AT-GAN: An Adversarial Generator Model for Non-constrained Adversarial Examples

TL;DR

This paper introduces AT-GAN, a novel generative adversarial network framework that creates non-constrained, realistic adversarial examples directly from noise, improving attack success rates and diversity over traditional perturbation-based methods.

Contribution

The paper presents the first adversarial generator model that produces diverse, realistic adversarial examples directly from noise, expanding beyond traditional constrained perturbation attacks.

Findings

AT-GAN generates highly realistic adversarial examples.

It achieves higher success rates against adversarially trained models.

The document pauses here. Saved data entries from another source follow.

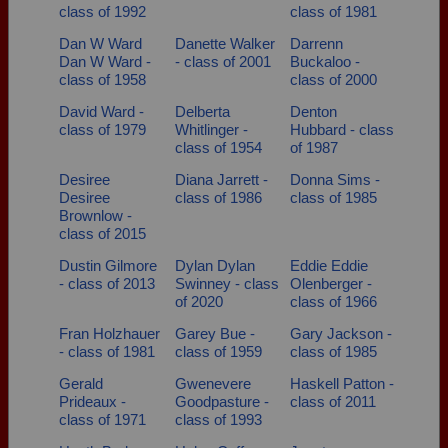
class of 1992
class of 1981
Dan W Ward
Danette Walker
Darrenn
Dan W Ward -
- class of 2001
Buckaloo -
class of 1958
class of 2000
David Ward -
Delberta
Denton
class of 1979
Whitlinger -
Hubbard - class
class of 1954
of 1987
Desiree
Diana Jarrett -
Donna Sims -
Desiree
class of 1986
class of 1985
Brownlow -
class of 2015
Dustin Gilmore
Dylan Dylan
Eddie Eddie
- class of 2013
Swinney - class
Olenberger -
of 2020
class of 1966
Fran Holzhauer
Garey Bue -
Gary Jackson -
- class of 1981
class of 1959
class of 1985
Gerald
Gwenevere
Haskell Patton -
Prideaux -
Goodpasture -
class of 2011
class of 1971
class of 1993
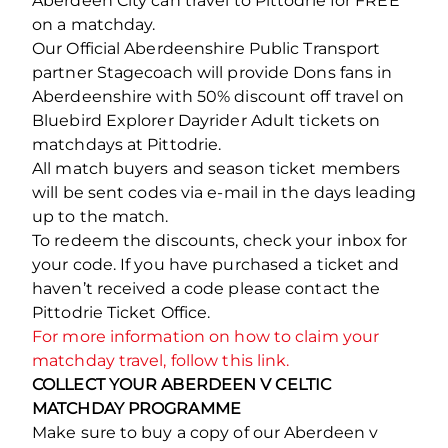
Aberdeen City can travel to Pittodrie for FREE
on a matchday.
Our Official Aberdeenshire Public Transport
partner Stagecoach will provide Dons fans in
Aberdeenshire with 50% discount off travel on
Bluebird Explorer Dayrider Adult tickets on
matchdays at Pittodrie.
All match buyers and season ticket members
will be sent codes via e-mail in the days leading
up to the match.
To redeem the discounts, check your inbox for
your code. If you have purchased a ticket and
haven’t received a code please contact the
Pittodrie Ticket Office.
For more information on how to claim your
matchday travel, follow this link.
COLLECT YOUR ABERDEEN V CELTIC
MATCHDAY PROGRAMME
Make sure to buy a copy of our Aberdeen v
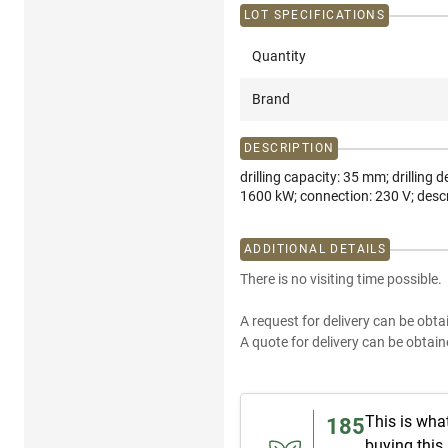
LOT SPECIFICATIONS
Quantity
Brand
DESCRIPTION
drilling capacity: 35 mm; drillin
1600 kW; connection: 230 V; desc
ADDITIONAL DETAILS
There is no visiting time possible.
A request for delivery can be obta
A quote for delivery can be obtain
This is wha
185
buying this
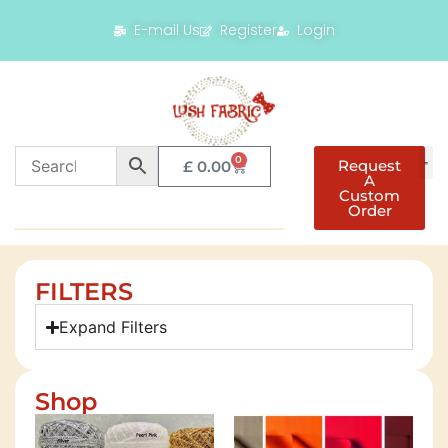
E-mail Us
Register
Login
0
Request
£
0.00
A
Custom
Order
FILTERS
Expand Filters
Shop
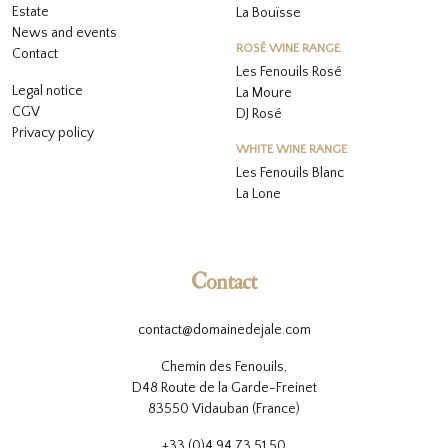
Estate
La Bouïsse
News and events
ROSÉ WINE RANGE
Contact
Les Fenouils
Rosé
Legal notice
La Moure
CGV
DJ Rosé
Privacy policy
WHITE WINE RANGE
L
es Fenouils
Blanc
La Lone
Contact
contact@domainedejale.com
Chemin des Fenouils,
D48 Route de la Garde-Freinet
83550 Vidauban (France)
+33 (0)4 94 73 51 50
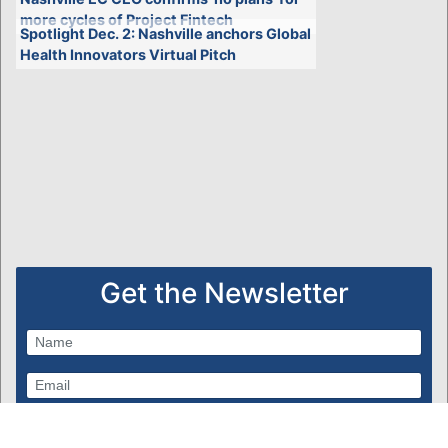
more cycles of Project Fintech
Spotlight Dec. 2: Nashville anchors Global
Health Innovators Virtual Pitch
Get the Newsletter
Subscribe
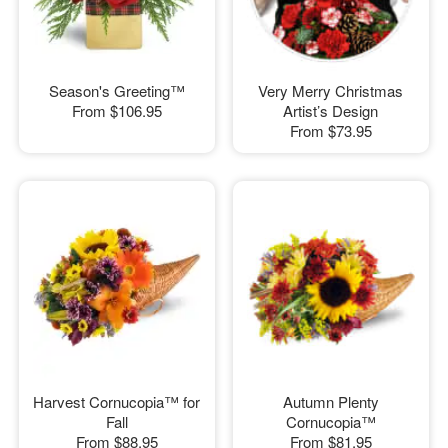
Season's Greeting™
Very Merry Christmas
From
$106.95
Artist’s Design
From
$73.95
Harvest Cornucopia™ for
Autumn Plenty
Fall
Cornucopia™
From
$88.95
From
$81.95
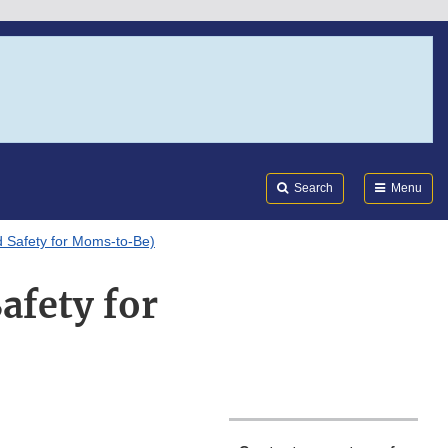
Search
Submi
FDA
Search
Menu
d Safety for Moms-to-Be)
afety for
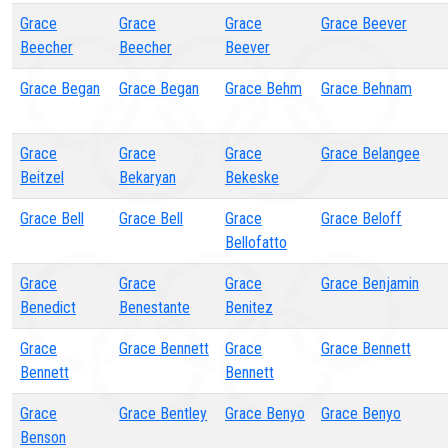
Grace
Grace
Grace
Grace Beever
Beecher
Beecher
Beever
Grace Began
Grace Began
Grace Behm
Grace Behnam
Grace
Grace
Grace
Grace Belangee
Beitzel
Bekaryan
Bekeske
Grace Bell
Grace Bell
Grace
Grace Beloff
Bellofatto
Grace
Grace
Grace
Grace Benjamin
Benedict
Benestante
Benitez
Grace
Grace Bennett
Grace
Grace Bennett
Bennett
Bennett
Grace
Grace Bentley
Grace Benyo
Grace Benyo
Benson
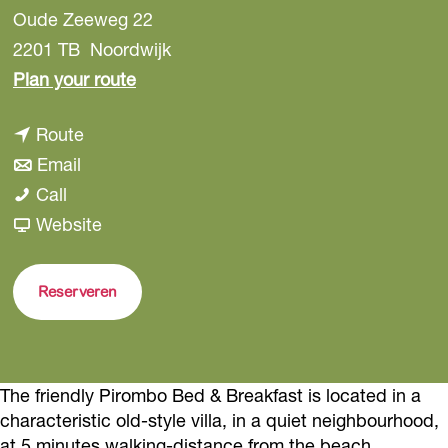
Oude Zeeweg 22
2201 TB
Noordwijk
t
Plan your route
o
t
Route
P
t
o
Email
i
P
o
P
Call
r
i
P
i
F
Website
o
r
i
r
r
m
o
r
o
o
b
Reserveren
m
o
m
m
o
b
m
b
P
B
o
b
o
i
e
The friendly Pirombo Bed & Breakfast is located in a
B
o
B
r
d
characteristic old-style villa, in a quiet neighbourhood,
e
B
e
o
&
at 5 minutes walking-distance from the beach.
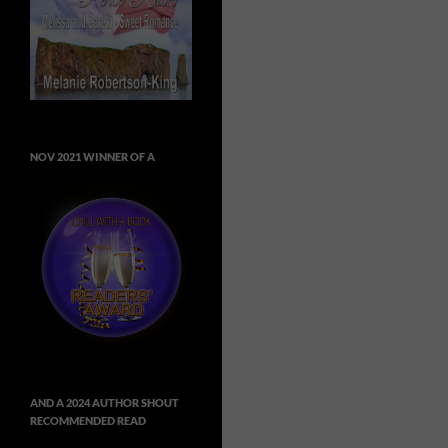
NOV 2021 WINNER OF A
AND A 2024 AUTHOR SHOUT
RECOMMENDED READ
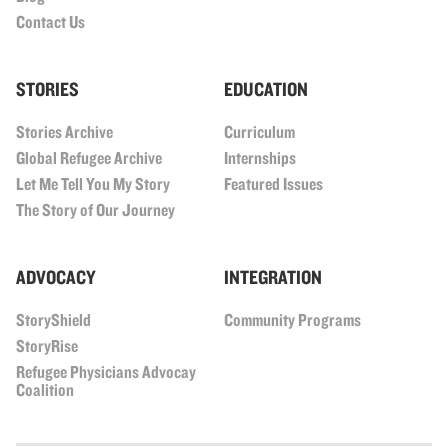
Contact Us
STORIES
EDUCATION
Stories Archive
Curriculum
Global Refugee Archive
Internships
Let Me Tell You My Story
Featured Issues
The Story of Our Journey
ADVOCACY
INTEGRATION
StoryShield
Community Programs
StoryRise
Refugee Physicians Advocay
Coalition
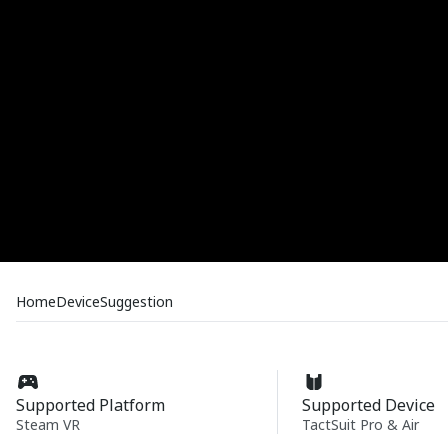
Home
Device
Suggestion
Supported Platform
Supported Device
Steam VR
TactSuit Pro & Air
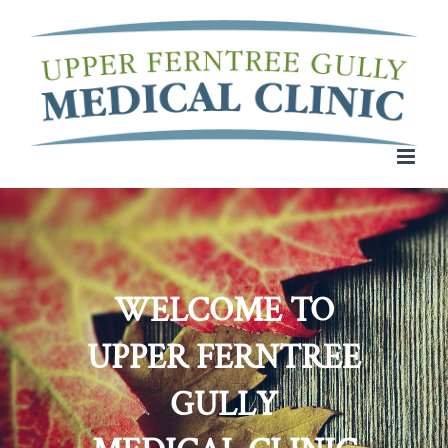
Skip
to
content
WELCOME TO
UPPER FERNTREE
GULLY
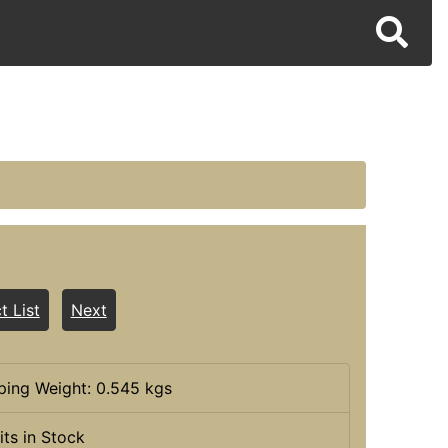
t List
Next
ping Weight: 0.545 kgs
its in Stock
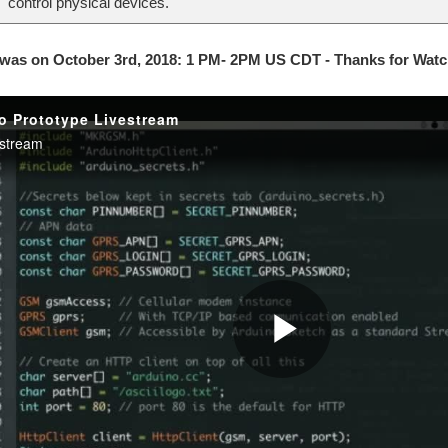
control physical devices.
 was on October 3rd, 2018: 1 PM- 2PM US CDT - Thanks for Watc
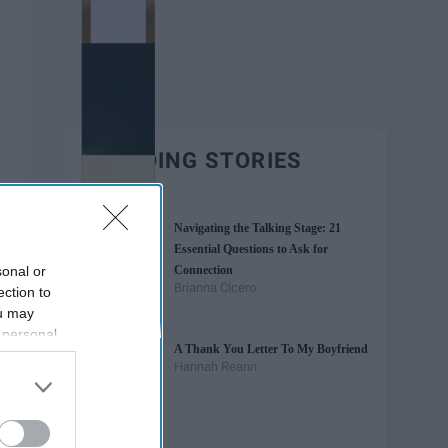
TRENDING STORIES
Navigating the Talking Stage: 21
Essential Questions to Ask for
sonal or
Connection
Brianna Cicero
ection to
ou may
 personal
A Thank You Letter To My Boyfriend
out of the
Hannah Reann
 downstream
B’s List of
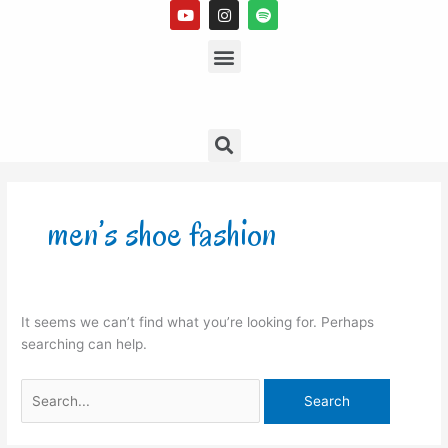
Y
I
S
Skip
o
n
p
to
u
s
Menu
o
t
t
t
content
u
a
i
b
g
f
e
r
y
a
m
Search
Search
for:
men’s shoe fashion
It seems we can’t find what you’re looking for. Perhaps
searching can help.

The model demonstrates moderate transferability to black-box models.

Abstract

Despite the rapid development of adversarial machine learning, most adversarial attack and defense researches mainly focus on the perturbation-based adversarial examples, which is constrained by the input images. In comparison with existing works, we propose non-constrained adversarial examples, which are generated entirely from scratch without any constraint on the input. Unlike perturbation-based attacks, or the so-called unrestricted adversarial attack which is still constrained by the input noise, we aim to learn the distribution of adversarial examples to generate non-constrained but semantically meaningful adversarial examples. Following this spirit, we propose a novel attack framework called AT-GAN (Adversarial Transfer on Generative Adversarial Net). Specifically, we first develop a normal GAN model to learn the distribution of benign data, and then transfer the pre-trained GAN model to estimate the distribution of adversarial examples for the target model. In this way, AT-GAN can learn the distribution of adversarial examples that is very close to the distribution of real data. To our knowledge, this is the first work of building an adversarial generator model that could produce adversarial examples directly from any input noise. Extensive experiments and visualizations show that the proposed AT-GAN can very efficiently generate diverse adversarial examples that are more realistic to human perception. In addition, AT-GAN yields higher attack success rates against adversarially trained models under white-box attack setting and exhibits moderate transferability against black-box models.